Two Poems

Iconophiles
They are polishing their beloved idols again
from atop their revered ivory towers;
rubbing the gleaming marble skin
and feeling self-important at all hours.

While they polish each illustrious person
and repeat their prayers in sanctimonious halls,
a cynical crack branches like a creeping curse on
the base of the tower—until it crumbles and falls.

They pray to their idols for whatever cures
might be forthcoming in this catastrophe,
and are shocked when their heroic figures
keep their silence with blank-faced apathy.

To polish icons that crown your culture
when you need to tend to the foundation
is to forego the needful until it totters, full sure,
to collapse across the malcontent nation.

 

Promethean Flame
Apollo’s light never accomplished half so much
as the engineering flame stolen by Prometheus,
nor is his academic light so warm to the touch
as the Titan’s flame bestowed to free us.
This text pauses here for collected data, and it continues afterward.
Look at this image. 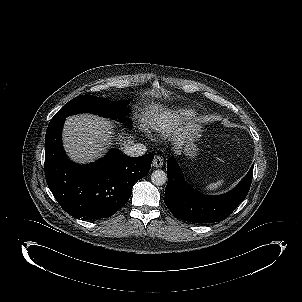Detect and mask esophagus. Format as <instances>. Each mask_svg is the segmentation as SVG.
Segmentation results:
<instances>
[{
  "mask_svg": "<svg viewBox=\"0 0 302 302\" xmlns=\"http://www.w3.org/2000/svg\"><path fill=\"white\" fill-rule=\"evenodd\" d=\"M152 165L155 168H161L163 166V158L161 156H155Z\"/></svg>",
  "mask_w": 302,
  "mask_h": 302,
  "instance_id": "34e87169",
  "label": "esophagus"
}]
</instances>
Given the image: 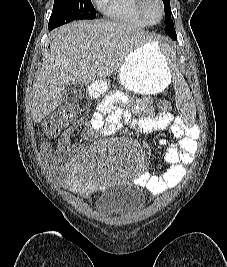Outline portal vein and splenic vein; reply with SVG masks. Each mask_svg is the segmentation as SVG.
I'll list each match as a JSON object with an SVG mask.
<instances>
[{"instance_id":"portal-vein-and-splenic-vein-1","label":"portal vein and splenic vein","mask_w":227,"mask_h":267,"mask_svg":"<svg viewBox=\"0 0 227 267\" xmlns=\"http://www.w3.org/2000/svg\"><path fill=\"white\" fill-rule=\"evenodd\" d=\"M91 60L93 61V60H95V58L93 57V58H91Z\"/></svg>"}]
</instances>
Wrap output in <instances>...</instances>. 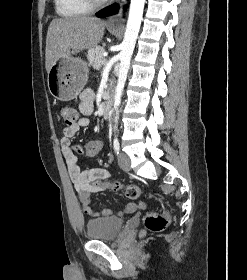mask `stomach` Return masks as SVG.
Masks as SVG:
<instances>
[{
  "instance_id": "obj_1",
  "label": "stomach",
  "mask_w": 247,
  "mask_h": 280,
  "mask_svg": "<svg viewBox=\"0 0 247 280\" xmlns=\"http://www.w3.org/2000/svg\"><path fill=\"white\" fill-rule=\"evenodd\" d=\"M74 51H66L48 73L50 93L61 101L75 99L88 79V64L74 56Z\"/></svg>"
}]
</instances>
But who wouldn’t rather be Apollo spreading light
instead of a Titan chained to a mountain slab
as a menial vulture takes bite after bite
while complacent gods lounge and gab?

The oily, stinking tool shop of a tinker
accomplishes more than any ivory tower
because it is in the former that a doer and thinker
may forge the turbines to harness true power—

including power from the stagnating breath
of idle gods too preoccupied to help us
as they listen only to themselves, utterly deaf
within the bright—yet cold—halls of Olympus.